Myth or Fact?

Uncover The Myth And Fact of Healthy Food

Health is now the main concern of everyone. The growth of awareness of maintaining health in most communities begins with eating healthy foods. In addition to maintaining health, a person consumes healthy food also because he is on a diet program.

However, there are certain myths that are still believed by some people about healthy food. If so, is it true that the food consumed is really healthy food?

So that you do not hesitate in choosing healthy foods, I will explain about the myths and facts about healthy foods that you need to recognize:

The Myth And Fact of Healthy Food
Photo by @maddibazzocco

Cabbage is the healthiest green vegetable

Myth: The Center for Disease Control releases a list of vegetables according to their nutritional density. Cabbage turns out to be 15th. The first is watercress.

Cabbage contains nutrients such as vitamin A, vitamin K, vitamin C, vitamin B6, manganese, calcium, and folate.

Multi-grain bread is healthier than white bread

Myth. Multi-grain bread is actually not as healthy as you think. Some food manufacturers use various kinds of processed grains to make bread. So the same process removes important nutrients such as white bread.

You should look for bread labeled whole wheat. Whole wheat bread types contain nutrients that can reduce the risk of heart disease and diabetes.

Diet soda is better than regular soda

Myth. It is true that diet soda contains lower calories than regular soda. However, there are artificial sweeteners in diet soda so it is not good for your body and dental health.

Artificial sweeteners cause the body to crave sugar more. As a result, consumers tend to consume more calories. So even though it contains lower calories, diet soda and regular soda are both not good for health.

Sea salt is healthier than table salt

Fact. Sea salt is a natural salt formed from the evaporation of ocean water.

Sea salt also contains other nutrients such as magnesium, potassium, and calcium. The shape of sea salt granules are usually like crystals and are larger in size than kitchen salt. With this measure, consumers can limit the use of salt.

Table salt is typically mined from underground salt deposits. Table salt is more heavily processed to eliminate minerals and usually contains an additive to prevent clumping. Most table salt also has added iodine, an essential nutrient that helps maintain a healthy thyroid.

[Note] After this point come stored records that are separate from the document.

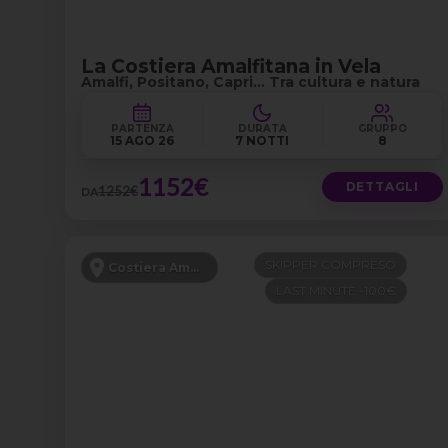
La Costiera Amalfitana in Vela
Amalfi, Positano, Capri… Tra cultura e natura
PARTENZA
DURATA
GRUPPO
15 AGO 26
7 NOTTI
8
1152€
DETTAGLI
1252€
DA
SKIPPER COMPRESO
Costiera Amalfitana
LAST MINUTE -100€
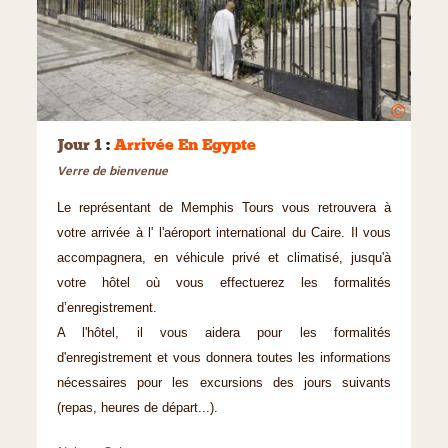
©
Jour 1
:
Arrivée En Egypte
Verre de bienvenue
Le représentant de Memphis Tours vous retrouvera à
votre arrivée à l' l'aéroport international du Caire. Il vous
accompagnera, en véhicule privé et climatisé, jusqu'à
votre hôtel où vous effectuerez les formalités
d’enregistrement.
A l'hôtel, il vous aidera pour les formalités
d'enregistrement et vous donnera toutes les informations
nécessaires pour les excursions des jours suivants
(repas, heures de départ...).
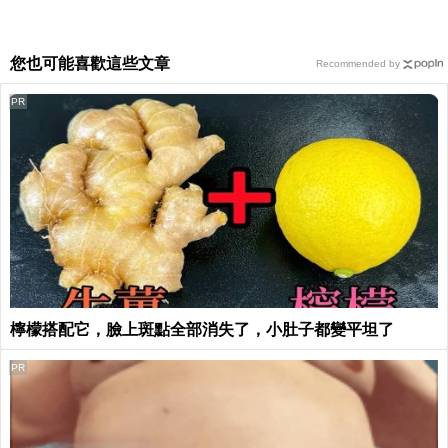
您也可能喜歡這些文章
Recommended by
PR
檸檬搭配它，臉上斑點全部消失了，小肚子都變平坦了
PR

Compared to table salt, sea salt is considered healthier than ordinary table salt.

Nuts are a healthy snack

Fact. You can find protein and other nutrients that are very good for health in nuts. Even so, you still have to keep the portions.

If you eat one serving of beans (a handful) around five times a week, you have a 20 percent lower risk of developing type 2 diabetes than those who don’t consume it.

By eating nuts regularly can also protect health from heart disease.

Nonfat and low-fat foods are always healthier

Myth. When talking about meat and some dairy products, it’s generally true that the less fat, the healthier. But this is not the case with packaged processed foods. When producers remove certain ingredients (fat) from certain foods (for example snacks), they need to compensate for the taste by adding other ingredients that are not very healthy. And the ingredients that are usually used are sugar.

The company continually fiddles with the ratio of sugar, fat, salt, and other ingredients in these foods. Now, most nutritionists believe you better avoid artificially fat-free foods. Instead choose whole foods with healthy fats, such as beans.

Grains are superfood

Fact. Eating just one tablespoon of chia seed will give you 19 percent of the recommended daily fiber intake in addition to calcium, magnesium, iron, essential fatty acids, and antioxidants. Flaxseeds are rich in omega-3 and omega-6 fatty acids, vitamins B1, B2, and B6, as well as other nutrients that help increase your energy and benefit your nervous system, immune system, and blood.

Pumpkin seeds, which are usually roasted before consumption, are a source of zinc, copper, and selenium. Eating two tablespoons of pumpkin seeds will give you about 25% magnesium, a mineral that plays an important role in about 300 metabolic reactions in the body.

From the list of foods above, you can now determine which foods are truly beneficial to health, and which foods are just a myth.

You can consult with your doctor or nutritionist to determine healthy food choices according to your needs.